At least 38 people, including trekkers from Canada, India, Israel, Slovakia, Poland and Japan, died in the blizzards and avalanches which swept the Himalayas last week, battering the popular Annapurna trekking circuit.

The last flights by rescue helicopters in Mustang, Manang and Dolpa districts were planned for today, said Yadav Koirala, of Nepal’s Disaster Management Division. All the casualties were in those three districts, located north-west of the capital, Katmandu.

“We believe that all the trekkers and guides have been helped and as far as we know there are no more people stranded on the route,” he said, adding that some soldiers would remain camped out in the area.

So far, 34 bodies have been identified.

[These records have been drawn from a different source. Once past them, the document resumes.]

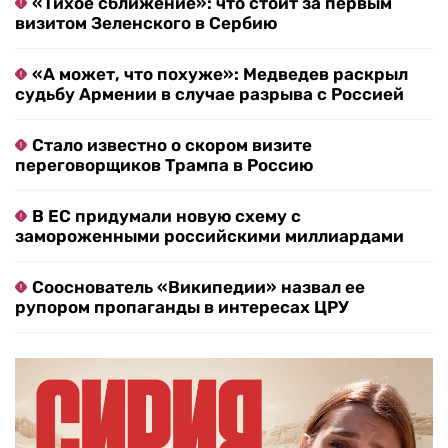
«Тихое сближение»: что стоит за первым
визитом Зеленского в Сербию
«А может, что похуже»: Медведев раскрыл
судьбу Армении в случае разрыва с Россией
Стало известно о скором визите
переговорщиков Трампа в Россию
В ЕС придумали новую схему с
замороженными российскими миллиардами
Сооснователь «Википедии» назвал ее
рупором пропаганды в интересах ЦРУ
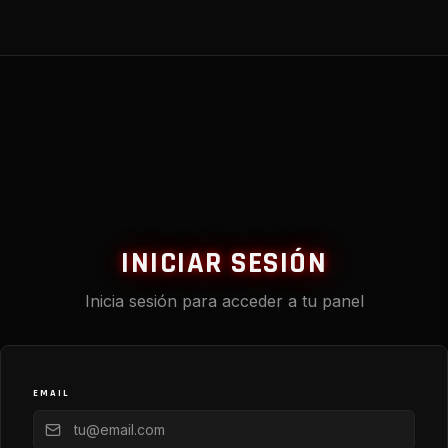
INICIAR SESIÓN
Inicia sesión para acceder a tu panel
EMAIL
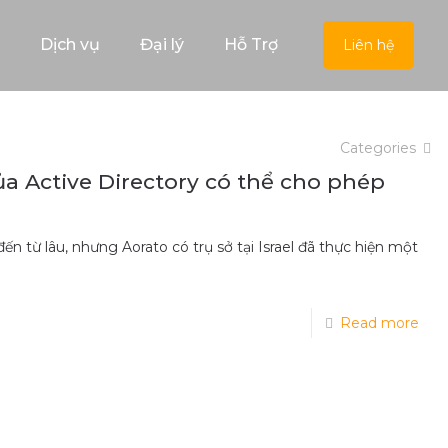
Dịch vụ
Đại lý
Hỗ Trợ
Liên hệ
Categories
ủa Active Directory có thể cho phép
n từ lâu, nhưng Aorato có trụ sở tại Israel đã thực hiện một
Read more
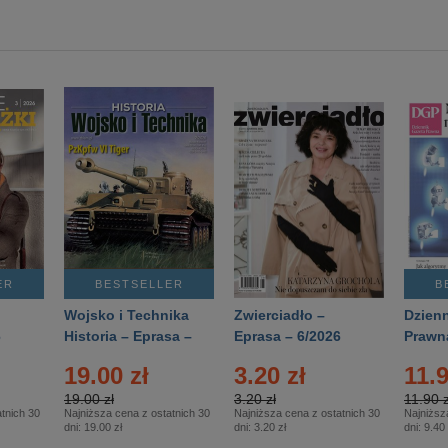
ER
BESTSELLER
B
Wojsko i Technika
Zwierciadło –
Dzienn
6
Historia – Eprasa –
Eprasa – 6/2026
Prawn
2/2026
74/20
19.00 zł
3.20 zł
11.9
19.00 zł
3.20 zł
11.90 z
tnich 30
Najniższa cena z ostatnich 30
Najniższa cena z ostatnich 30
Najniższ
dni:
19.00 zł
dni:
3.20 zł
dni:
9.40 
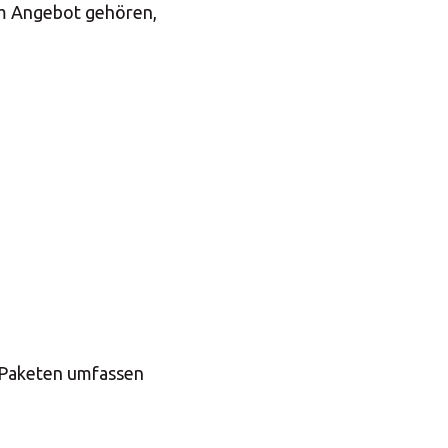
em Angebot gehören,
 Paketen umfassen
×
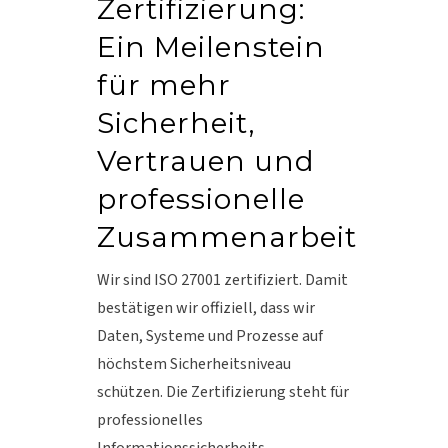
Zertifizierung:
Ein Meilenstein
für mehr
Sicherheit,
Vertrauen und
professionelle
Zusammenarbeit
Wir sind ISO 27001 zertifiziert. Damit
bestätigen wir offiziell, dass wir
Daten, Systeme und Prozesse auf
höchstem Sicherheitsniveau
schützen. Die Zertifizierung steht für
professionelles
Informationssicherheits-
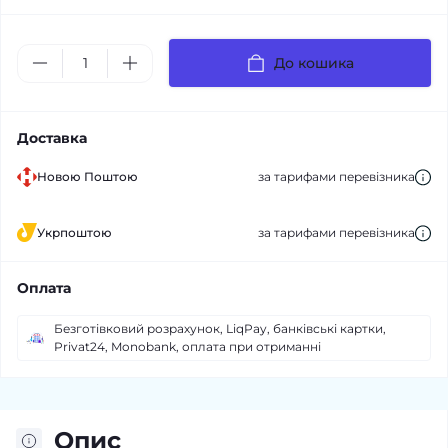
До кошика
Доставка
Новою Поштою
за тарифами перевізника
Укрпоштою
за тарифами перевізника
Оплата
Безготівковий розрахунок, LiqPay, банківські картки,
Privat24, Monobank, оплата при отриманні
Опис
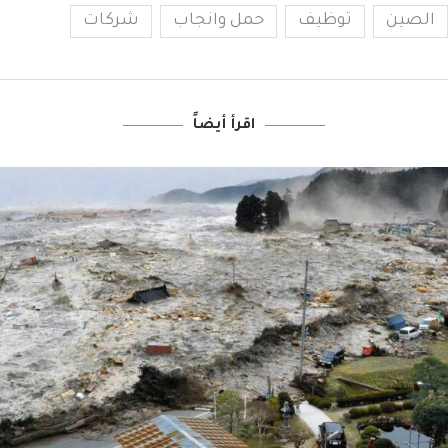
الصين
توظيف
حمل وانجاب
شركات
اقرأ أيضاً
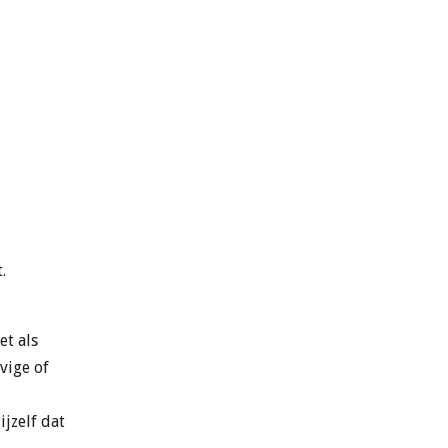
.
et als
vige of
ijzelf dat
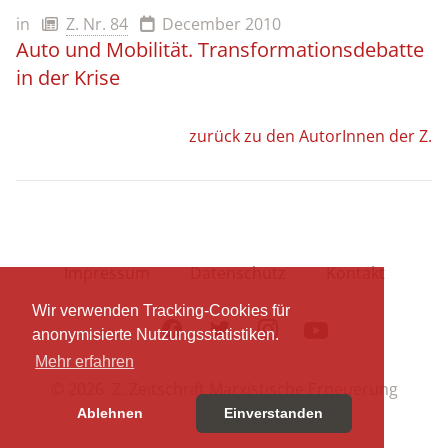
in
Z. Nr. 84
December 2010
Auto und Mobilität. Transformationsdebatte
in der Krise
zurück zu den AutorInnen der Z.
Impressum
Datenschutz
Kontakt
Wir verwenden Tracking-Cookies für
Facebook
Twitter
Instagram
Youtube
anonymisierte Nutzungsstatistiken.
Mehr erfahren
© 2026 Z. Zeitschrift Marxistische Erneuerung
Ablehnen
Einverstanden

Most of them have been flown to nearby towns or Katmandu for post-mortem examinations.

Rescuers retrieved the bodies of nine Nepalese porters from a mountain slope yesterday. The bodies were spotted a day earlier by a helicopter, but it took hours for rescuers to reach them on foot.

Also yesterday, Nepalese officials closed a section of the popular Annapurna trekking circuit because new groups of hikers had been streaming into the area where most of the victims died.

The snowstorms were whipped up by the tail end of a cyclone that hit the Indian coast a few days earlier. Hikers were caught off guard when the weather changed quickly.

Most of the victims were on or near the Annapurna trekking route, a 140-mile (220km) collection of trails through the Annapurna mountain range.